J’ai inséré même des choses trop flatteuses pour le parlement dans la même feuille ; et je dis expressément : « Le parlement faisait voir qu’il n’avait en vue que le bien de l’État, et qu’il croyait que son devoir n’était pas de plaire, mais de servir. » En un mot, j’ai tourné les choses de manière que, sans blesser la vérité, j’ai tâché de ne déplaire à personne. D’ailleurs, dans toute l’histoire de Damiens, je me borne uniquement à citer les interrogatoires. Au reste, l’ouvrage n’est pas encore achevé d’imprimer.

Ce dimanche 6, Sexagésime, nous venons de fiancer nos futurs ; de là je conclus qu’il faut que François se presse.

Voici, mes anges, une lettre de M. Dupuits, par laquelle il vous remercie de toutes vos bontés.
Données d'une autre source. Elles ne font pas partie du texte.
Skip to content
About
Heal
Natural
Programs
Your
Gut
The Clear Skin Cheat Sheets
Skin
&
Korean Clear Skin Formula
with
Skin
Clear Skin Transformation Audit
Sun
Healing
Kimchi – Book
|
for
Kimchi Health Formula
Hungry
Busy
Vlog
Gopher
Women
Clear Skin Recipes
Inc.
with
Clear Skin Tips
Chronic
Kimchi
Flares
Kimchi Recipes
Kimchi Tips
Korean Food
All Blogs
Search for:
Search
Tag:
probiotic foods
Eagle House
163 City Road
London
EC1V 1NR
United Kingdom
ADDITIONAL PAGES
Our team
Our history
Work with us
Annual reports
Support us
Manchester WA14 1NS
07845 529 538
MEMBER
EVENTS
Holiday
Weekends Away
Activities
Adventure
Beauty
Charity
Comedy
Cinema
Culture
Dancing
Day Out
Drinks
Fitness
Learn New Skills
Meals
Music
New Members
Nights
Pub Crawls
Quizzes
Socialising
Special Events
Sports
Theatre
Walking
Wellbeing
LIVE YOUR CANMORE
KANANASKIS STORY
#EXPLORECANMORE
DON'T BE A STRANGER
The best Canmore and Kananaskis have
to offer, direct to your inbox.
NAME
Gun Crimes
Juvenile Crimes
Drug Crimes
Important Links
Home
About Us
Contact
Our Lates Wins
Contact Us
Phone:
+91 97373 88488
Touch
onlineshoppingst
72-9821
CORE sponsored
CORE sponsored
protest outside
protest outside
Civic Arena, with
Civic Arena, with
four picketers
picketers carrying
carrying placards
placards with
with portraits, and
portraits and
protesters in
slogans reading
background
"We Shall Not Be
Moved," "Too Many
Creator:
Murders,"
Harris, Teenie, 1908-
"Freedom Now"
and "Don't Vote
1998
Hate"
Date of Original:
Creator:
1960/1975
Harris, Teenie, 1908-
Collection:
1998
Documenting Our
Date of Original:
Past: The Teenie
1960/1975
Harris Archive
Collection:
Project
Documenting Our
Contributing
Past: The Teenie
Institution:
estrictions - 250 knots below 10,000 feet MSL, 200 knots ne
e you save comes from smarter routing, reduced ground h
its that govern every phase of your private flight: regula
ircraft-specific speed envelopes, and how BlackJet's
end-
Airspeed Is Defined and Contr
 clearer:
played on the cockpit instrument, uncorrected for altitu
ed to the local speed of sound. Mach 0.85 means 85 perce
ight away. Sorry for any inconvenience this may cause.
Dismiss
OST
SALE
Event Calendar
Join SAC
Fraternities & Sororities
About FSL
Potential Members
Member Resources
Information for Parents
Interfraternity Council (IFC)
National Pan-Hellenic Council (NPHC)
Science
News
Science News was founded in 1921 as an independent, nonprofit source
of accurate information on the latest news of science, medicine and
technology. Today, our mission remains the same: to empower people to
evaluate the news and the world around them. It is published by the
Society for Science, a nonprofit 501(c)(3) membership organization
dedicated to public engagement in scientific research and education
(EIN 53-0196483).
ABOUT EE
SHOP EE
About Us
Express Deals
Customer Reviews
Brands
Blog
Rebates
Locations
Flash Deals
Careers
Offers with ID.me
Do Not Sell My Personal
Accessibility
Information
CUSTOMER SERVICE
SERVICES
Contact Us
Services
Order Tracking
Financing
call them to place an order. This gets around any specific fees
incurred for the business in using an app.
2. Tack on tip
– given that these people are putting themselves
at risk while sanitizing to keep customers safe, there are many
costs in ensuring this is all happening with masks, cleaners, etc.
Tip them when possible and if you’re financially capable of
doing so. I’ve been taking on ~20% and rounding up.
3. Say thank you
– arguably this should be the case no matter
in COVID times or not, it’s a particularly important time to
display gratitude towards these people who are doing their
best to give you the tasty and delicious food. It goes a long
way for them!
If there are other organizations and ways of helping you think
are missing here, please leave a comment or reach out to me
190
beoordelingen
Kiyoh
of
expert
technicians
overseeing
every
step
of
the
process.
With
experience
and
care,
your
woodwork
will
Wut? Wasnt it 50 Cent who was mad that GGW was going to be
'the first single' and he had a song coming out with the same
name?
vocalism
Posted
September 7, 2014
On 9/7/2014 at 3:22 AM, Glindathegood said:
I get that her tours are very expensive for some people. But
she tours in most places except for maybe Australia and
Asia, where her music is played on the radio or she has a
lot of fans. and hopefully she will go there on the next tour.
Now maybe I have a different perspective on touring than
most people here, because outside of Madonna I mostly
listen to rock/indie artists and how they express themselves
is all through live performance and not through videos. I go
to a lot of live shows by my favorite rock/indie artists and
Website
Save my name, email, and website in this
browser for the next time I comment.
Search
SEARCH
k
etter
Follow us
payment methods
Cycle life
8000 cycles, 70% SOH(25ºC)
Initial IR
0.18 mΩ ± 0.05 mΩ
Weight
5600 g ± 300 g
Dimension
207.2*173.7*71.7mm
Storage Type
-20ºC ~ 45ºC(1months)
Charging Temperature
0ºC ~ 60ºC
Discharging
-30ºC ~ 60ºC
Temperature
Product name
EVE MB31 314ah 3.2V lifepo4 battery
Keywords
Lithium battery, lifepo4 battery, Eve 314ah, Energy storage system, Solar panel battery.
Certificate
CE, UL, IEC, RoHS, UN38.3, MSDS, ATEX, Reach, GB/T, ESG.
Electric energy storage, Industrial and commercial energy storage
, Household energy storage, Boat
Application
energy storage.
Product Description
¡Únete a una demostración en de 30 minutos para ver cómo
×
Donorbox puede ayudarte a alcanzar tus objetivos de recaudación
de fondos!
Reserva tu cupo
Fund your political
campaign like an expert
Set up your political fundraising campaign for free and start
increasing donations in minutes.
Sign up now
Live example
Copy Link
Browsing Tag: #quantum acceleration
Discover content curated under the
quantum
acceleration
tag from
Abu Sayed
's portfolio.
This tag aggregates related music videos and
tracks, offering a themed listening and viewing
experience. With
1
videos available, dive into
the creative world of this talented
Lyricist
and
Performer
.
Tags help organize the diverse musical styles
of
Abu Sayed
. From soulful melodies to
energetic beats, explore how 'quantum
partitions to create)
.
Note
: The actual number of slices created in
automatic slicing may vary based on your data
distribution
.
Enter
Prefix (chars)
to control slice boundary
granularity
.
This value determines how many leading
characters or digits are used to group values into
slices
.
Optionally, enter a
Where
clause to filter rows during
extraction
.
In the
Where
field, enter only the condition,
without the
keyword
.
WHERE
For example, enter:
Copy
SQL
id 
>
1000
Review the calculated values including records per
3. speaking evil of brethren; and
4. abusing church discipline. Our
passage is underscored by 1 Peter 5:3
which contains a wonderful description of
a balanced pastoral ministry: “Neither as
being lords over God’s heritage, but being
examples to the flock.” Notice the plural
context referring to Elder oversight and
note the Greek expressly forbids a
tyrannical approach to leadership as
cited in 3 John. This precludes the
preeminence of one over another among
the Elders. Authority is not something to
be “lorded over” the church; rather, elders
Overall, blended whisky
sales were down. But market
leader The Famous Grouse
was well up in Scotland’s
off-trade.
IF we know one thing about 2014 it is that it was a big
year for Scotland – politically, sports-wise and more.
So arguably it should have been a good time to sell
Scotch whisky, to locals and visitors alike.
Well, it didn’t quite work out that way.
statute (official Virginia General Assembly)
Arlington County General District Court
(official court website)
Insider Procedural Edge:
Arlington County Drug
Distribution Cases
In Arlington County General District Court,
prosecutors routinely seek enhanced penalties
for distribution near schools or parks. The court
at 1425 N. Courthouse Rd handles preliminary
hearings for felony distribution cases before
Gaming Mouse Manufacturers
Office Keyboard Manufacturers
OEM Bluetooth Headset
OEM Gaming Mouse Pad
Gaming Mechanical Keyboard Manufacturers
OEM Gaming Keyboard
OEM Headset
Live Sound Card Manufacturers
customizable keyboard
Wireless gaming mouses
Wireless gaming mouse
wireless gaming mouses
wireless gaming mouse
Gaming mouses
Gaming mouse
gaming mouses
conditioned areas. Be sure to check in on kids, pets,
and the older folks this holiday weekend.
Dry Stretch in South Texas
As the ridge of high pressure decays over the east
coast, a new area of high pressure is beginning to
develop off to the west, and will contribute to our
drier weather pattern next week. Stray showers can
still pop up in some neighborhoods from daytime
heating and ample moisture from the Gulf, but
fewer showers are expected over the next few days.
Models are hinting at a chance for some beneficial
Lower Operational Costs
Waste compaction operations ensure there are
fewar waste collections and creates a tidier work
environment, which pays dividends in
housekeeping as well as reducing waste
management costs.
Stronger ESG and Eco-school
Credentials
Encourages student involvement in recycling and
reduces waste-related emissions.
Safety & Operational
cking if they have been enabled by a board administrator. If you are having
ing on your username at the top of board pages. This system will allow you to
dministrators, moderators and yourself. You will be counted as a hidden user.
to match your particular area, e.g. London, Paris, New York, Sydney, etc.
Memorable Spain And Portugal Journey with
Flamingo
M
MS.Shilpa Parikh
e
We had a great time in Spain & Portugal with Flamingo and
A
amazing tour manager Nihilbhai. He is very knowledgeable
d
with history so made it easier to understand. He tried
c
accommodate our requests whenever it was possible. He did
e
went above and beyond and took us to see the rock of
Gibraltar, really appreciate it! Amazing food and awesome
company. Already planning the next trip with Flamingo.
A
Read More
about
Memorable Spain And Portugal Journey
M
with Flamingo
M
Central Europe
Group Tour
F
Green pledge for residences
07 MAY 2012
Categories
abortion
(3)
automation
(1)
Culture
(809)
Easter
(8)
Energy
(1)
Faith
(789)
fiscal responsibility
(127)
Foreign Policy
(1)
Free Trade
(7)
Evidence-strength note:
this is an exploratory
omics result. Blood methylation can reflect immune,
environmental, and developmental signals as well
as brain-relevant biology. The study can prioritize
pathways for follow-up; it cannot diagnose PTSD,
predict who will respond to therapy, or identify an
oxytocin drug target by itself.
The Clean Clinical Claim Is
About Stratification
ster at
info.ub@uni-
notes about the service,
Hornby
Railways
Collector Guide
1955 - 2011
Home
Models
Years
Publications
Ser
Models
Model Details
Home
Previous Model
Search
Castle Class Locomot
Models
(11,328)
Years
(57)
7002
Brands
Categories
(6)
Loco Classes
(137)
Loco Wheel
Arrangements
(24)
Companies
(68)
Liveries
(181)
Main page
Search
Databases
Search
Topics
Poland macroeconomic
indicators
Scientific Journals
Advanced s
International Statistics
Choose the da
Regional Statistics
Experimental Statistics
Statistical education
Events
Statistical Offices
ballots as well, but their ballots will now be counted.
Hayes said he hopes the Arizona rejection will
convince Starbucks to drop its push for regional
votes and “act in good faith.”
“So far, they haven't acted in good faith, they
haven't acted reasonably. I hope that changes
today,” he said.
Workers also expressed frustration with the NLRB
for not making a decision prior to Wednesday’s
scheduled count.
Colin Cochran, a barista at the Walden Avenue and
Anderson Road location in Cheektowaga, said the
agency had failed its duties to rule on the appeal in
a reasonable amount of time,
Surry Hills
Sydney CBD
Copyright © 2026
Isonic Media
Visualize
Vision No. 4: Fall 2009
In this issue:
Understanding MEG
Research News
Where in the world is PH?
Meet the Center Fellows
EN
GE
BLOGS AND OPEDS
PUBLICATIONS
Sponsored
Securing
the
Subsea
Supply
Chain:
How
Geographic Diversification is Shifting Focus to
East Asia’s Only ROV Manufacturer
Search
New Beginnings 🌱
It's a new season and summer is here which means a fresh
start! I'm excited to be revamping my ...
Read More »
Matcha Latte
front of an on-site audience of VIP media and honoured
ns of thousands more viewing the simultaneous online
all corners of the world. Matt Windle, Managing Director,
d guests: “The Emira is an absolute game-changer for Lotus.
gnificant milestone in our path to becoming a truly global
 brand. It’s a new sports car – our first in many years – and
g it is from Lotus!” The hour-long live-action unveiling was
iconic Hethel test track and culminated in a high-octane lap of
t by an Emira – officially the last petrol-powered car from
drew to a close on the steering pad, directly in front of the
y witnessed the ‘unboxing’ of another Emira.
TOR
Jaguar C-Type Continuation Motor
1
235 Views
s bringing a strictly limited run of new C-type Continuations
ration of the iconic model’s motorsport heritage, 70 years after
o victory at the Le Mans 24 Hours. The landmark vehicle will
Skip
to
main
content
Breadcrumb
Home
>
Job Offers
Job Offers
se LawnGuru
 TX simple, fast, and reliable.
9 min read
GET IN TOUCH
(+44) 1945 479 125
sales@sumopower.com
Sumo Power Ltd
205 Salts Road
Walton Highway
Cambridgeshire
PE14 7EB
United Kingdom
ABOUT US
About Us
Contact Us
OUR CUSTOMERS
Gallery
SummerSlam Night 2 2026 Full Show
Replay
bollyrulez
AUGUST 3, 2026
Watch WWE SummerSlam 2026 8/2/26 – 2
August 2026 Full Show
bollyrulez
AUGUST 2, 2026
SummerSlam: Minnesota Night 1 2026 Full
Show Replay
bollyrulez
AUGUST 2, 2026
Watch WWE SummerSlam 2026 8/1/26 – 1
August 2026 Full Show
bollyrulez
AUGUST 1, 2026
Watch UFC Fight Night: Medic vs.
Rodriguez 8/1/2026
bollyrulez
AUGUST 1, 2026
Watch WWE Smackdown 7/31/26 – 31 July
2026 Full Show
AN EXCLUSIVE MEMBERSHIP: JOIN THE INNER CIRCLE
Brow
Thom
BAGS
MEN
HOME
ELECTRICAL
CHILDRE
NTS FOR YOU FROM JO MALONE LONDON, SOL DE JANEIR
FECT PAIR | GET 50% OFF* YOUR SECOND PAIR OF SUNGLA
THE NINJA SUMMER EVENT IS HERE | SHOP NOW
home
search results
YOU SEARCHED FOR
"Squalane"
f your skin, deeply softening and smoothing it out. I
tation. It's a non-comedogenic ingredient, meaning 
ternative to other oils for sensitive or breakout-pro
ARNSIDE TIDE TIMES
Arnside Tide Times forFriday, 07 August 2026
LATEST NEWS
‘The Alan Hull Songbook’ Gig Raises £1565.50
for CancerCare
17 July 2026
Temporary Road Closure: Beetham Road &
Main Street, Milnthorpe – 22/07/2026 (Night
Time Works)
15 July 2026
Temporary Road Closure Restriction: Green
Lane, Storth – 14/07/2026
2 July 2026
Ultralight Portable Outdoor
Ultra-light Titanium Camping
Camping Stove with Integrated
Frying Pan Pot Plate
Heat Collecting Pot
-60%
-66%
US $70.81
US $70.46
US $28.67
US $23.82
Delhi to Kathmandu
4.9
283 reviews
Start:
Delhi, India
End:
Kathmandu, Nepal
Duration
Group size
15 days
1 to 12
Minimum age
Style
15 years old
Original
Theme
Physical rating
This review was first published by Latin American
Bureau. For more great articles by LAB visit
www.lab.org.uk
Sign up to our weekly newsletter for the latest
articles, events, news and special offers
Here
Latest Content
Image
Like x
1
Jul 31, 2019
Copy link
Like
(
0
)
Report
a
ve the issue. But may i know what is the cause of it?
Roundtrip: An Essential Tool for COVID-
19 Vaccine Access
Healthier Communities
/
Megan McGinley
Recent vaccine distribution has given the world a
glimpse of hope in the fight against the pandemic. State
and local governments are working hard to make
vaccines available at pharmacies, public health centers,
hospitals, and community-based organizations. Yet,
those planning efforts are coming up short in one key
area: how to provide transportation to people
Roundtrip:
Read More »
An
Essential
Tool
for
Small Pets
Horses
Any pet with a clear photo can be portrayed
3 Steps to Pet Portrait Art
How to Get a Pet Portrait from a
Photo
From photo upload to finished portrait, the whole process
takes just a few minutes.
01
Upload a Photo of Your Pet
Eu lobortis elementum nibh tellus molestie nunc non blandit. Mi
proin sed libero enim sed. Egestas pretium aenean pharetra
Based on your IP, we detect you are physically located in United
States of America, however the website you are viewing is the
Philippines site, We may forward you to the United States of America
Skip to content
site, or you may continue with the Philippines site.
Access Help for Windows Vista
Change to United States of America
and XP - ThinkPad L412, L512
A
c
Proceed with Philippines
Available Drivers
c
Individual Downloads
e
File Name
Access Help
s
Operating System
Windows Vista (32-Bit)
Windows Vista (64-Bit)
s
Je me prosterne devant mes deux anges gardiens.


5179. — À M. DEBRUS[2].

J’ai l’honneur de renvoyer à M. Debrus la lettre à M. Dumas, et j’ai pris la liberté d’ajouter quelques mots. Je ne sais point la demeure du fils de M. Lavaysse. Je supplie M. Debrus de lui faire parvenir ma réponse.

Une personne très-instruite m’a mandé qu’elle ne doutait pas que l’affaire ne fût renvoyée au conseil. Nous avons, en ce cas, tout lieu d’espérer que le sieur David sera au moins réprimandé, et peut-être condamné à payer les frais du procès si on l’attaque personnellement.

On me mande qu’il sera indispensable de faire paraître Pierre Calas, Lavaysse et la servante, et qu’il ne faudrait pas que cette servante eût demeuré chez moi, parce que malheureusement on

  1. La condamnation est du 6 février 1759.
  2. Éditeur, A. Coquerel.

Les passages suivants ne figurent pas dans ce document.